One common negative reaction to working with a Spaced repetition memory system is: “I’d much rather get my hands dirty: then I’ll naturally end up remembering whatever’s important.” (Enabling environments focus on creating opportunities for growth and action, not on skill-building) But when you’re first interacting with a new subject, it’s hard to take any meaningful steps at all: at least for a while, you often can’t hold enough of the new terms and ideas in your head simultaneously long enough to do anything meaningful (related: Novices in enabling environments often can’t do what’s enabled). In this context, a Spaced repetition memory system can help by accelerating you through this awkward, unpleasant stage to the point where you can actually have a meaningful experience with the material (related: Enabling environments’ activities directly serve an intrinsically meaningful purpose).
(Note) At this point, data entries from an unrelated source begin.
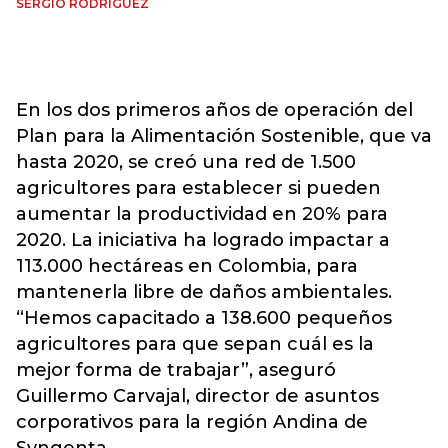
SERGIO RODRÍGUEZ
En los dos primeros años de operación del
Plan para la Alimentación Sostenible, que va
hasta 2020, se creó una red de 1.500
agricultores para establecer si pueden
aumentar la productividad en 20% para
2020. La iniciativa ha logrado impactar a
113.000 hectáreas en Colombia, para
mantenerla libre de daños ambientales.
“Hemos capacitado a 138.600 pequeños
agricultores para que sepan cuál es la
mejor forma de trabajar”, aseguró
Guillermo Carvajal, director de asuntos
corporativos para la región Andina de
For instance, a meaningful way to learn French might be to have conversations with French speakers. But if you’ve just started, you don’t know enough of the language to have a real conversation—or at least, the experience may be so uncomfortable that you won’t repeat it. Memory systems can help you rapidly skip ahead to the learning stage in which a meaningful conversation becomes possible.
This is one good retort to Many people view memory as unimportant to deep creative work.
Q. Why are SRMs often particularly helpful in the early stages of learning a subject?
A. In those stages, your grasp of the core terms and ideas is so wobbly that you can’t yet do anything meaningful. SRMs can accelerate you past that.
Q. Why might an SRM help you have meaningful experiences more rapidly if you’ve just started learning French?
A. It can help you more rapidly reach the point where you can have a conversation with someone in French.